Activity: Check every line of the entries below for "Több", and copy the lines that have it.

(Records contained in a dataset)
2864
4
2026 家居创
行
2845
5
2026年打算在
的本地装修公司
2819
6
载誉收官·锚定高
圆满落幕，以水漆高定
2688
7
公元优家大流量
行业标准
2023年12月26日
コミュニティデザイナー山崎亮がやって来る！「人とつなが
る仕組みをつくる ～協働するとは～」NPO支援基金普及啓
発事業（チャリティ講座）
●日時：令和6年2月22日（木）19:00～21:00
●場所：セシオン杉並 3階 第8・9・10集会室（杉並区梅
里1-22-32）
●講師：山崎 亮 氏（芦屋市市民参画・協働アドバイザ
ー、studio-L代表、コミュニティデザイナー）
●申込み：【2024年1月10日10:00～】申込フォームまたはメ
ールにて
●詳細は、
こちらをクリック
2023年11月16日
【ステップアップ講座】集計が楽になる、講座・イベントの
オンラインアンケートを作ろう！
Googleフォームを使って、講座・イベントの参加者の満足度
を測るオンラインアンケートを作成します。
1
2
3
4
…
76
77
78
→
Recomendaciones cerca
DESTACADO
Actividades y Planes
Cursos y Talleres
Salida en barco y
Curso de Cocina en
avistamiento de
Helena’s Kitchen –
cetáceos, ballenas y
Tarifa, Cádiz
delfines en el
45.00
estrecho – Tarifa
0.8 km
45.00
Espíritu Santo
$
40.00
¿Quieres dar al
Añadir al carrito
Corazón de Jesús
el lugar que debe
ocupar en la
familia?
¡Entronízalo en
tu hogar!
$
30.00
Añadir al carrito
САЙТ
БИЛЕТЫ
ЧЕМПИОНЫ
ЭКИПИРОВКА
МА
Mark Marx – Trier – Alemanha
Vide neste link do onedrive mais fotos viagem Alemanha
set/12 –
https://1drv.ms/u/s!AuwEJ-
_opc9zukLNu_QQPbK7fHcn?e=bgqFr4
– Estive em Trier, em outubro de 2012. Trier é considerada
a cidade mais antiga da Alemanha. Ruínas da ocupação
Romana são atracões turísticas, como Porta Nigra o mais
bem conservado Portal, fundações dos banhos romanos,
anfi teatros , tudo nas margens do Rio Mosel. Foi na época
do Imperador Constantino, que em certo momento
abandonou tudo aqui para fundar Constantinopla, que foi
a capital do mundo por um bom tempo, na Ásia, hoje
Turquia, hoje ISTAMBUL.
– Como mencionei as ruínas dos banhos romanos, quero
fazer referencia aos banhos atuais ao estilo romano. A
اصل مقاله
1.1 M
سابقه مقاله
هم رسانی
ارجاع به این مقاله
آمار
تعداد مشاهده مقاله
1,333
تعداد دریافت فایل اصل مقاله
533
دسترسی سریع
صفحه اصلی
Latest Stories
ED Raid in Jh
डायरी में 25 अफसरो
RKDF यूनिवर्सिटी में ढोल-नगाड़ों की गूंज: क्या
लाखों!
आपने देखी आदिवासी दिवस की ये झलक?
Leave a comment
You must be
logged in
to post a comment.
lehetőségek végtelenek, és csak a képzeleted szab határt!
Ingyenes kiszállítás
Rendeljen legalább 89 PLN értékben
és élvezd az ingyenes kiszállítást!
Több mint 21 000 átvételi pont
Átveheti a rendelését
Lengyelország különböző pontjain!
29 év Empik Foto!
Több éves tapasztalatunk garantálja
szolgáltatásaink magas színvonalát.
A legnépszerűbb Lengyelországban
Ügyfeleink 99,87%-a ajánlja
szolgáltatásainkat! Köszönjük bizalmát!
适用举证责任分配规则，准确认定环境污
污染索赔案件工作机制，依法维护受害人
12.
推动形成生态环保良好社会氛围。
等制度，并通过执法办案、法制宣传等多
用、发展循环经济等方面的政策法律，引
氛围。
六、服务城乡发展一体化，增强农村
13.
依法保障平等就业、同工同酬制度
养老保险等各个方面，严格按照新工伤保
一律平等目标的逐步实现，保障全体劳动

Task output:
Több mint 21 000 átvételi pont
Több éves tapasztalatunk garantálja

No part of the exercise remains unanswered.